* **Given records**

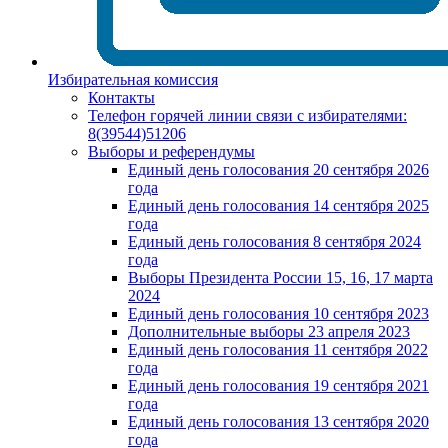
Избирательная комиссия
Контакты
Телефон горячей линии связи с избирателями:
8(39544)51206
Выборы и референдумы
Единый день голосования 20 сентября 2026
года
Единый день голосования 14 сентября 2025
года
Единый день голосования 8 сентября 2024
года
Выборы Президента России 15, 16, 17 марта
2024
Единый день голосования 10 сентября 2023
Дополнительные выборы 23 апреля 2023
Единый день голосования 11 сентября 2022
года
Единый день голосования 19 сентября 2021
года
Единый день голосования 13 сентября 2020
года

* **What to work on**
Without the pictures, reproduce every record exactly as it appears above.

* **Result of this task**
Избирательная комиссия
Контакты
Телефон горячей линии связи с избирателями:
8(39544)51206
Выборы и референдумы
Единый день голосования 20 сентября 2026
года
Единый день голосования 14 сентября 2025
года
Единый день голосования 8 сентября 2024
года
Выборы Президента России 15, 16, 17 марта
2024
Единый день голосования 10 сентября 2023
Дополнительные выборы 23 апреля 2023
Единый день голосования 11 сентября 2022
года
Единый день голосования 19 сентября 2021
года
Единый день голосования 13 сентября 2020
года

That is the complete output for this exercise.